Fueron capaces de crear un recetario sostenible en cada región de Bolivia, con sus propios secretos e ingredientes de temporada y con sabores locales que perduran en el tiempo y en el espacio. Crearon platos con historia y alrededor de ellos bebieron chicha y vino, hicieron hijos y formaron una patria grande y fuerte.

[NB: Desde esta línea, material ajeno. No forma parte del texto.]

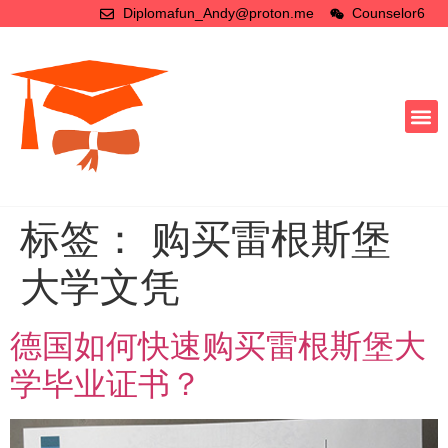
Diplomafun_Andy@proton.me
Counselor6
标签：
购买雷根斯堡
大学文凭
德国如何快速购买雷根斯堡大
学毕业证书？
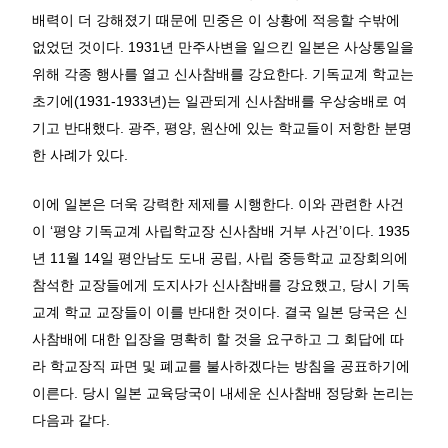
배력이 더 강해졌기 때문에 민중은 이 상황에 적응할 수밖에
없었던 것이다. 1931년 만주사변을 일으킨 일본은 사상통일을
위해 각종 행사를 열고 신사참배를 강요한다. 기독교계 학교는
초기에(1931-1933년)는 일관되게 신사참배를 우상숭배로 여
기고 반대했다. 광주, 평양, 원산에 있는 학교들이 저항한 분명
한 사례가 있다.
이에 일본은 더욱 강력한 제제를 시행한다. 이와 관련한 사건
이 ‘평양 기독교계 사립학교장 신사참배 거부 사건’이다. 1935
년 11월 14일 평안남도 도내 공립, 사립 중등학교 교장회의에
참석한 교장들에게 도지사가 신사참배를 강요했고, 당시 기독
교계 학교 교장들이 이를 반대한 것이다. 결국 일본 당국은 신
사참배에 대한 입장을 명확히 할 것을 요구하고 그 회답에 따
라 학교장직 파면 및 폐교를 불사하겠다는 방침을 공표하기에
이른다. 당시 일본 교육당국이 내세운 신사참배 정당화 논리는
다음과 같다.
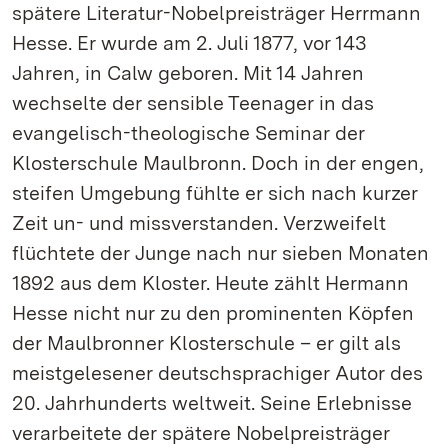
spätere Literatur-Nobelpreisträger Herrmann
Hesse. Er wurde am 2. Juli 1877, vor 143
Jahren, in Calw geboren. Mit 14 Jahren
wechselte der sensible Teenager in das
evangelisch-theologische Seminar der
Klosterschule Maulbronn. Doch in der engen,
steifen Umgebung fühlte er sich nach kurzer
Zeit un- und missverstanden. Verzweifelt
flüchtete der Junge nach nur sieben Monaten
1892 aus dem Kloster. Heute zählt Hermann
Hesse nicht nur zu den prominenten Köpfen
der Maulbronner Klosterschule – er gilt als
meistgelesener deutschsprachiger Autor des
20. Jahrhunderts weltweit. Seine Erlebnisse
verarbeitete der spätere Nobelpreisträger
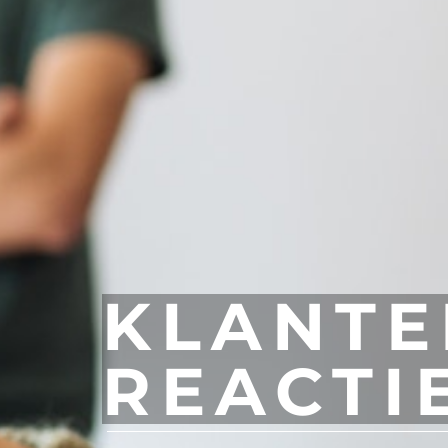
KLANTE
REACTI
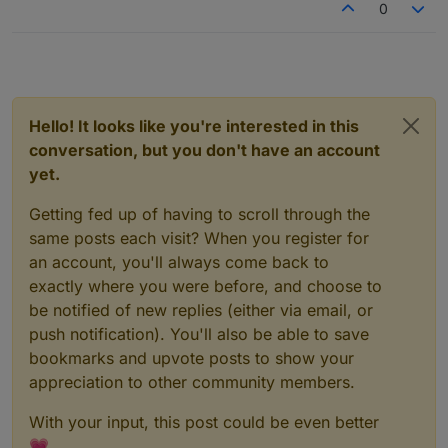
0
Hello! It looks like you're interested in this
conversation, but you don't have an account
yet.
Getting fed up of having to scroll through the
same posts each visit? When you register for
an account, you'll always come back to
exactly where you were before, and choose to
be notified of new replies (either via email, or
push notification). You'll also be able to save
bookmarks and upvote posts to show your
appreciation to other community members.
With your input, this post could be even better
💗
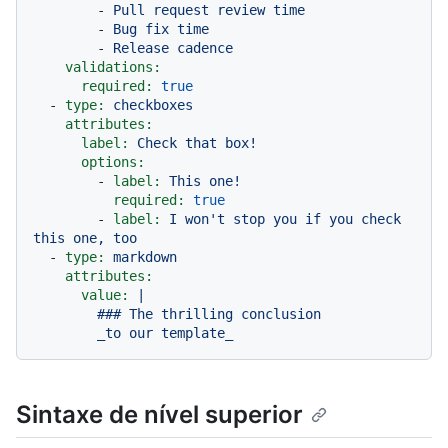
-
Pull
request
review
time
-
Bug
fix
time
-
Release
cadence
validations:
required:
true
-
type:
checkboxes
attributes:
label:
Check
that
box!
options:
-
label:
This
one!
required:
true
-
label:
I
won't
stop
you
if
you
check
this
one,
too
-
type:
markdown
attributes:
value:
|

        ### The thrilling conclusion

Sintaxe de nível superior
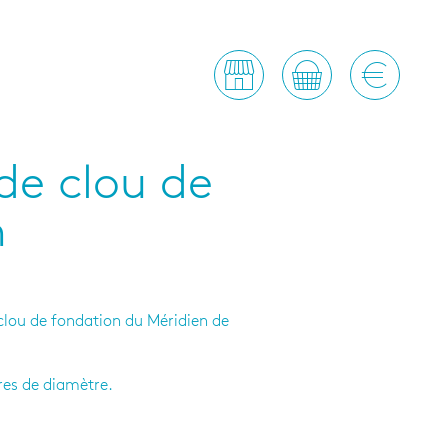
de clou de
n
clou de fondation du Méridien de
tres de diamètre.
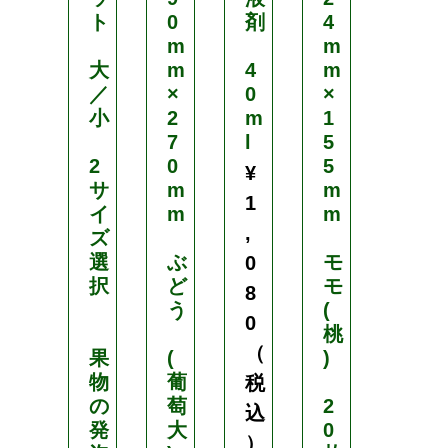
ト
0
剤
4
ロ
m
m
ス
大
m
4
m
／
×
0
×
ワ
小
2
m
1
イ
7
l
5
ド
2
0
5
ラ
¥
サ
m
m
ッ
1
イ
m
m
セ
,
ズ
ル
選
ぶ
モ
防
0
択
ど
モ
風
8
う
(
ネ
0
桃
ッ
（
果
(
)
ト
物
葡
税
の
萄
2
N
込
発
大
0
6
）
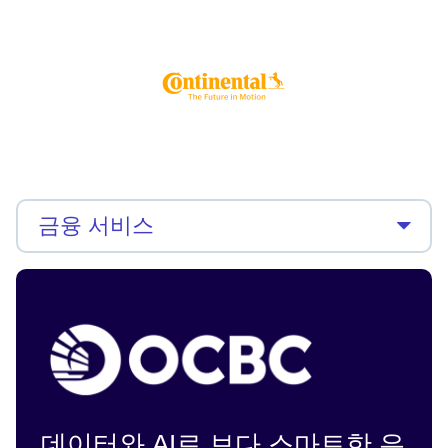
데이터와 AI로 보다 스마트한 은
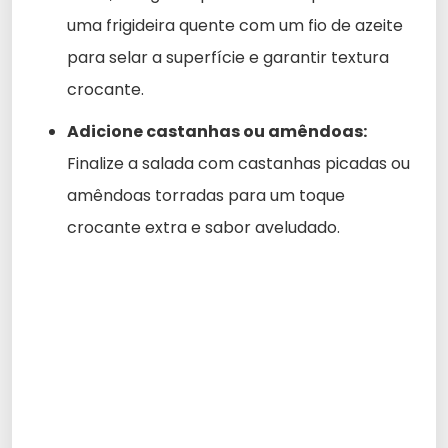
uma frigideira quente com um fio de azeite
para selar a superfície e garantir textura
crocante.
Adicione castanhas ou amêndoas:
Finalize a salada com castanhas picadas ou
amêndoas torradas para um toque
crocante extra e sabor aveludado.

Si nuestros abuelos lo hicieron sin tener los conocimientos que ahora se tienen con nuevas técnicas y tecnologías en la cocina, ¿por qué intentan doblegar nuestro espíritu queriendo hacernos creer que no sabemos nada e intentan desde afuera reinventar nuestra cocina? Escuchó por ahí que hasta pretenden crear el "plato boliviano”, lo que demuestra la soberbia de las intervenciones y el poco respeto a nuestra cultura.
La lucha por la soberanía alimentaria apenas empezó y hay mucha tela que cortar bajo este concepto que involucra a todos los que están dentro de la cadena de producción de alimentos. Como en el fútbol y el folklore, los obstáculos y la falta de unidad están socavando la institucionalidad de nuestros valores culturales esenciales.
Tenemos que trabajar mucho para superar los obstáculos y juntos  luchar por una soberanía alimentaria ejemplar en el continente.